Work to complete: Taking only the lines of the data below from the line with "Termeni și condiții" to the line with "В Европе вступили в силу новые", ends included, write them out exactly and without pictures.

Entries provided: Begin

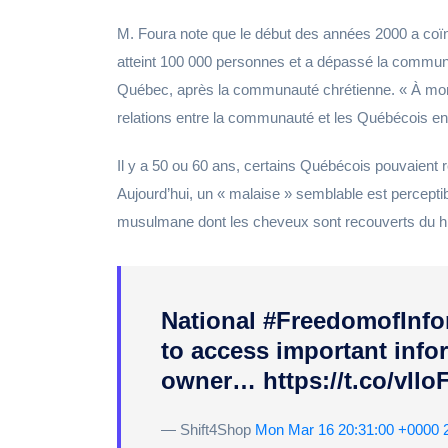
M. Foura note que le début des années 2000 a c
atteint 100 000 personnes et a dépassé la commun
Québec, après la communauté chrétienne. « À mon a
relations entre la communauté et les Québécois en
Il y a 50 ou 60 ans, certains Québécois pouvaient 
Aujourd’hui, un « malaise » semblable est percepti
musulmane dont les cheveux sont recouverts du hi
National #FreedomofInfor
to access important info
owner… https://t.co/vIl
— Shift4Shop
Mon Mar 16 20:31:00 +0000 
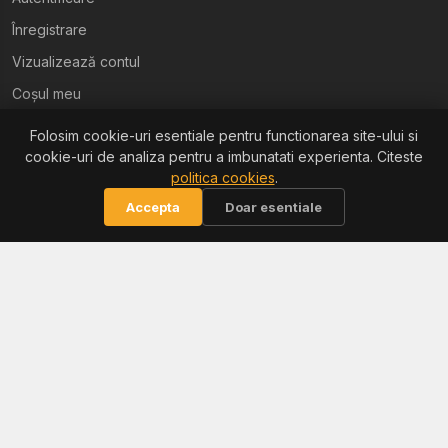
Înregistrare
Vizualizează contul
Coșul meu
Folosim cookie-uri esentiale pentru functionarea site-ului si
Ajutor
cookie-uri de analiza pentru a imbunatati experienta. Citeste
politica cookies
.
Termeni și condiții
Accepta
Doar esentiale
Politica de confidențialitate
Politica de retur
Politica cookies
Informații
Reclamații / ANPC
Soluționarea litigiilor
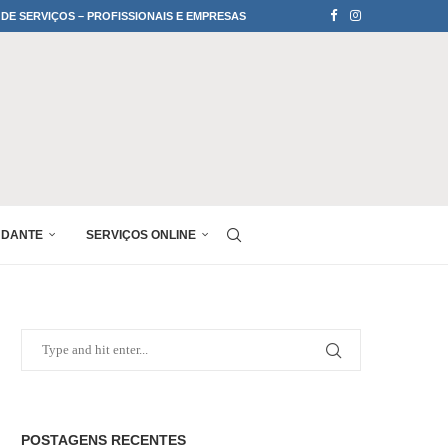
 DE SERVIÇOS – PROFISSIONAIS E EMPRESAS
UDANTE
SERVIÇOS ONLINE
POSTAGENS RECENTES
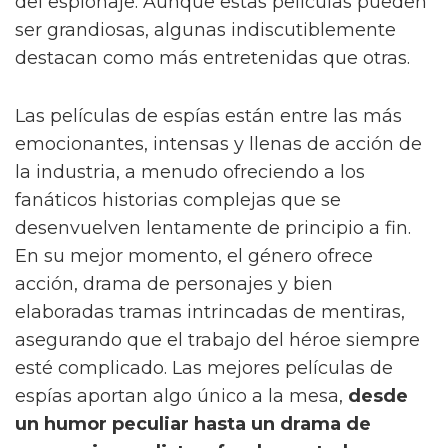
del espionaje. Aunque estas películas pueden
ser grandiosas, algunas indiscutiblemente
destacan como más entretenidas que otras.
Las películas de espías están entre las más
emocionantes, intensas y llenas de acción de
la industria, a menudo ofreciendo a los
fanáticos historias complejas que se
desenvuelven lentamente de principio a fin.
En su mejor momento, el género ofrece
acción, drama de personajes y bien
elaboradas tramas intrincadas de mentiras,
asegurando que el trabajo del héroe siempre
esté complicado. Las mejores películas de
espías aportan algo único a la mesa,
desde
un humor peculiar hasta un drama de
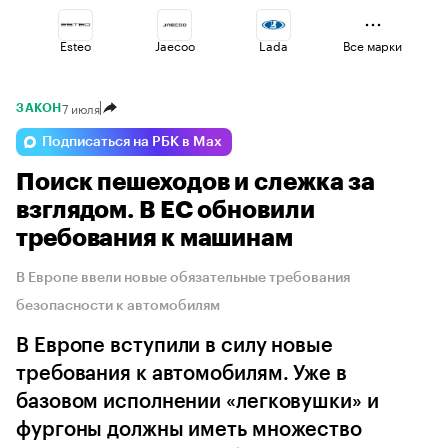
Esteo
Jaecoo
Lada
Все марки
7 июля
ЗАКОН
Volga
Changan
Haval
Подписаться на РБК в Max
Поиск пешеходов и слежка за
Geely
Omoda
Voyah
взглядом. В ЕС обновили
требования к машинам
В Европе ввели новые обязательные требования
безопасности к автомобилям
В Европе вступили в силу новые
требования к автомобилям. Уже в
базовом исполнении «легковушки» и
фургоны должны иметь множество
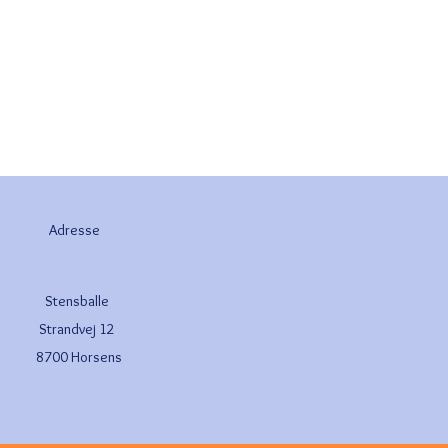
Adresse
Stensballe
Strandvej 12
8700 Horsens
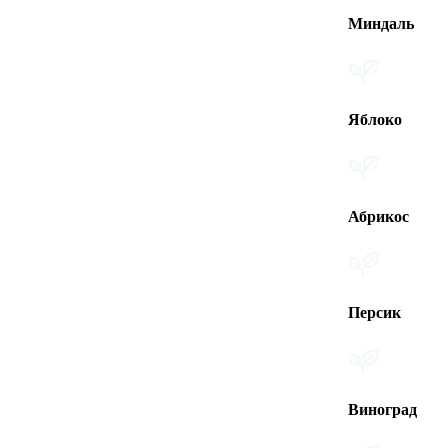
Миндаль
Яблоко
Абрикос
Персик
Виноград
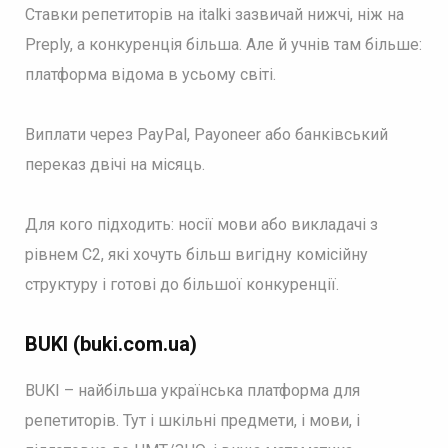
Ставки репетиторів на italki зазвичай нижчі, ніж на
Preply, а конкуренція більша. Але й учнів там більше:
платформа відома в усьому світі.
Виплати через PayPal, Payoneer або банківський
переказ двічі на місяць.
Для кого підходить: носії мови або викладачі з
рівнем С2, які хочуть більш вигідну комісійну
структуру і готові до більшої конкуренції.
BUKI (buki.com.ua)
BUKI – найбільша українська платформа для
репетиторів. Тут і шкільні предмети, і мови, і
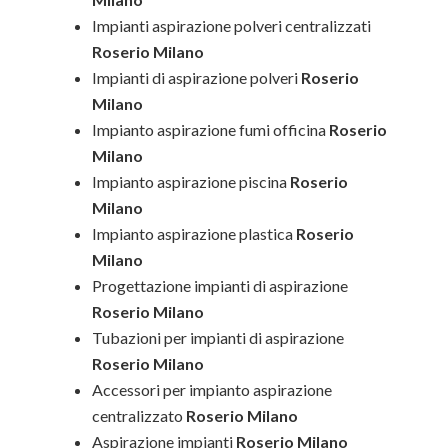
Impianti aspirazione polveri centralizzati
Roserio Milano
Impianti di aspirazione polveri
Roserio
Milano
Impianto aspirazione fumi officina
Roserio
Milano
Impianto aspirazione piscina
Roserio
Milano
Impianto aspirazione plastica
Roserio
Milano
Progettazione impianti di aspirazione
Roserio Milano
Tubazioni per impianti di aspirazione
Roserio Milano
Accessori per impianto aspirazione
centralizzato
Roserio Milano
Aspirazione impianti
Roserio Milano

Entries provided: End

Solution for this task:
Termeni și condiții
Accepta
Doar esentiale
Politica de confidențialitate
Politica de retur
Politica cookies
Informații
Reclamații / ANPC
Soluționarea litigiilor
 DE SERVIÇOS – PROFISSIONAIS E EMPRESAS
UDANTE
SERVIÇOS ONLINE
POSTAGENS RECENTES
del espionaje. Aunque estas películas pueden
ser grandiosas, algunas indiscutiblemente
destacan como más entretenidas que otras.
Las películas de espías están entre las más
emocionantes, intensas y llenas de acción de
la industria, a menudo ofreciendo a los
fanáticos historias complejas que se
desenvuelven lentamente de principio a fin.
En su mejor momento, el género ofrece
acción, drama de personajes y bien
elaboradas tramas intrincadas de mentiras,
asegurando que el trabajo del héroe siempre
esté complicado. Las mejores películas de
espías aportan algo único a la mesa,
desde
un humor peculiar hasta un drama de
Esteo
Jaecoo
Lada
Все марки
7 июля
ЗАКОН
Volga
Changan
Haval
Подписаться на РБК в Max
Поиск пешеходов и слежка за
Geely
Omoda
Voyah
взглядом. В ЕС обновили
требования к машинам
В Европе ввели новые обязательные требования
безопасности к автомобилям
В Европе вступили в силу новые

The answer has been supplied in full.